Las leyes que en noviembre del año pasado fueron
promulgadas, vía decreto, por el gobierno nacional, previamente
habilitado por la Asamblea Nacional para el ejercicio de estas
facultades, representaban la actualización de la constitución en un
cuerpo legal cónsono con sus preceptos. Entre ellas se encuentran la
Ley de Tierras, que proscribe el latifundio y resguarda la soberanía
alimentaria de la nación; la Ley de Pesca, que impone límites a la
práctica ecocida de la pesca de arrastre y promueve la pesca
artesanal; la Ley de Hidrocarburos, que establece como irrevocable el
control del Estado sobre la principal fuente de recursos de la nación:
la explotación petrolera.
Hoy más que nunca se hace necesario sumar esfuerzos
para hacer que la trasformación mundial sea posible, porque está
demostrado que la evolución hacia otro mundo mejor no tiene sentido si
no es para todos, y lo que es más, es inviable. La integración es un
imperativo que no podemos subordinar a un segundo plano. En el ámbito
gubernamental, podemos reconocer a las autoridades venezolanas su
buena disposición para promover la integración entre los países del
llamado tercer mundo, poniendo especial énfasis en el proyecto de
conformación de un bloque regional de naciones latinoamericanas. Pero
la iniciativa de la integración no se puede quedar allí.
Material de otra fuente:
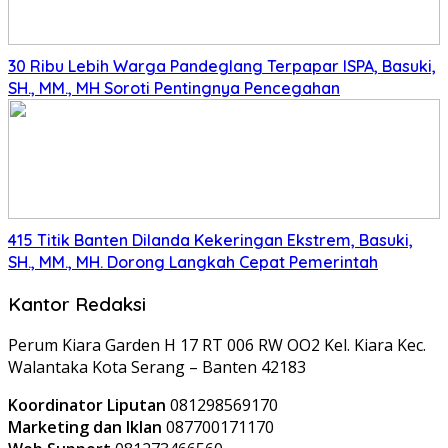
30 Ribu Lebih Warga Pandeglang Terpapar ISPA, Basuki,
SH., MM., MH Soroti Pentingnya Pencegahan
415 Titik Banten Dilanda Kekeringan Ekstrem, Basuki,
SH., MM., MH. Dorong Langkah Cepat Pemerintah
Kantor Redaksi
Perum Kiara Garden H 17 RT 006 RW OO2 Kel. Kiara Kec.
Walantaka Kota Serang – Banten 42183
Koordinator Liputan
081298569170
Marketing dan Iklan
087700171170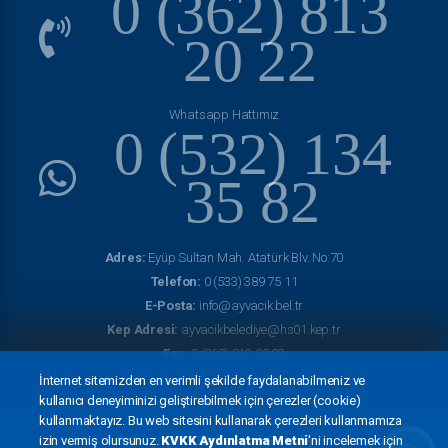
0 (362) 813
20 22
Whatsapp Hattımız
0 (532) 134
35 82
Adres:
Eyüp Sultan Mah. Atatürk Blv. No:70
Telefon:
0 (533) 389 75 11
E-Posta:
info@ayvacik.bel.tr
Kep Adresi:
ayvacikbelediye@hs01.kep.tr
Fax:
0 (362) 813 20 23
İnternet sitemizden en verimli şekilde faydalanabilmeniz ve
kullanıcı deneyiminizi geliştirebilmek için çerezler (cookie)
kullanmaktayız. Bu web sitesini kullanarak çerezleri kullanmamıza
izin vermiş olursunuz.
KVKK Aydınlatma Metni
'ni incelemek için
© Copyright 2022
Ayvacık Belediyesi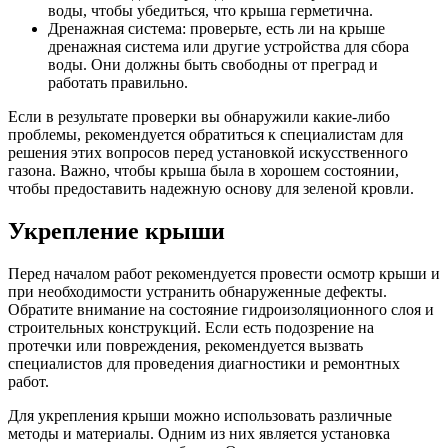
воды, чтобы убедиться, что крыша герметична.
Дренажная система: проверьте, есть ли на крыше
дренажная система или другие устройства для сбора
воды. Они должны быть свободны от преград и
работать правильно.
Если в результате проверки вы обнаружили какие-либо
проблемы, рекомендуется обратиться к специалистам для
решения этих вопросов перед установкой искусственного
газона. Важно, чтобы крыша была в хорошем состоянии,
чтобы предоставить надежную основу для зеленой кровли.
Укрепление крыши
Перед началом работ рекомендуется провести осмотр крыши и
при необходимости устранить обнаруженные дефекты.
Обратите внимание на состояние гидроизоляционного слоя и
строительных конструкций. Если есть подозрение на
протечки или повреждения, рекомендуется вызвать
специалистов для проведения диагностики и ремонтных
работ.
Для укрепления крыши можно использовать различные
методы и материалы. Одним из них является установка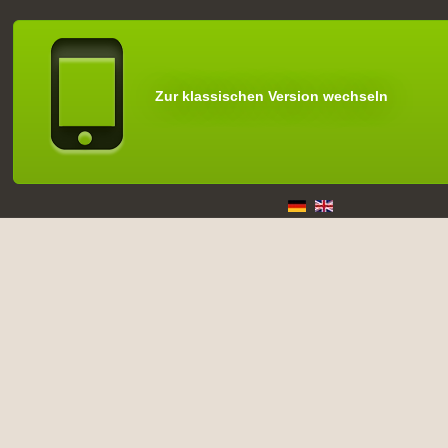
Zur klassischen Version wechseln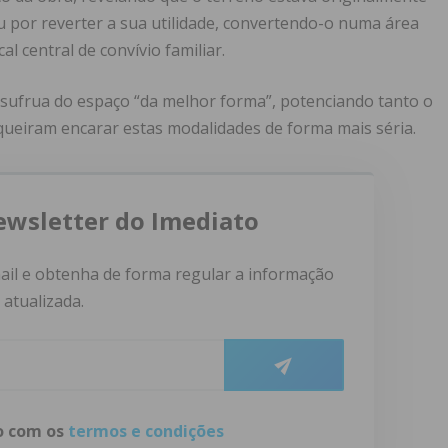
ou por reverter a sua utilidade, convertendo-o numa área
l central de convívio familiar.
sufrua do espaço “da melhor forma”, potenciando tanto o
queiram encarar estas modalidades de forma mais séria.
ewsletter do Imediato
ail e obtenha de forma regular a informação
atualizada.
do com os
termos e condições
Solo los
pueblos unidos por sus proyectos y por sus luchas podrán impulsar la
verdadera revolución.
La plataforma ATTAC que nace hoy en Venezuela no es ni
será jamás el espacio para la promoción de políticas de gobierno
alguno. Nos mueve exclusivamente el afán por alcanzar el horizonte de
lucha que se ha fijado esta organización internacional: promover un
orden económico y social mundial justo y solidario, que respete los
intereses de los pueblos, sus culturas y su soberanía. Es por esto que
preferimos colocarnos del lado del sector crítico de un proceso, que
del lado de los enemigos del cambio. Porque compartimos la exigencia
de democracia, justicia social, igualdad y solidaridad de esta
organización internacional, compartimos también la propuesta tasación
de los movimientos especulativos de capital con miras a ejercer el
control social de los resultados de la aplicación de las medidas
financieras internacionales, y además estamos convencidos de que no es
posible una transformación local profunda sin una transformación
global.
En Venezuela lo que está en juego no es el futuro de un
gobierno, son las aspiraciones de un pueblo que ha decidido hacerse
cargo de su historia. Ese es el proceso que nosotros, el Comité
Promotor de ATTAC Venezuela, acompañamos: el espíritu de la multitud
que hoy se ha dado unas leyes, que hoy se ha dado un gobierno propio y
que no descansará hasta alcanzar la justicia y el bienestar inherentes
a una sociedad profundamente democrática.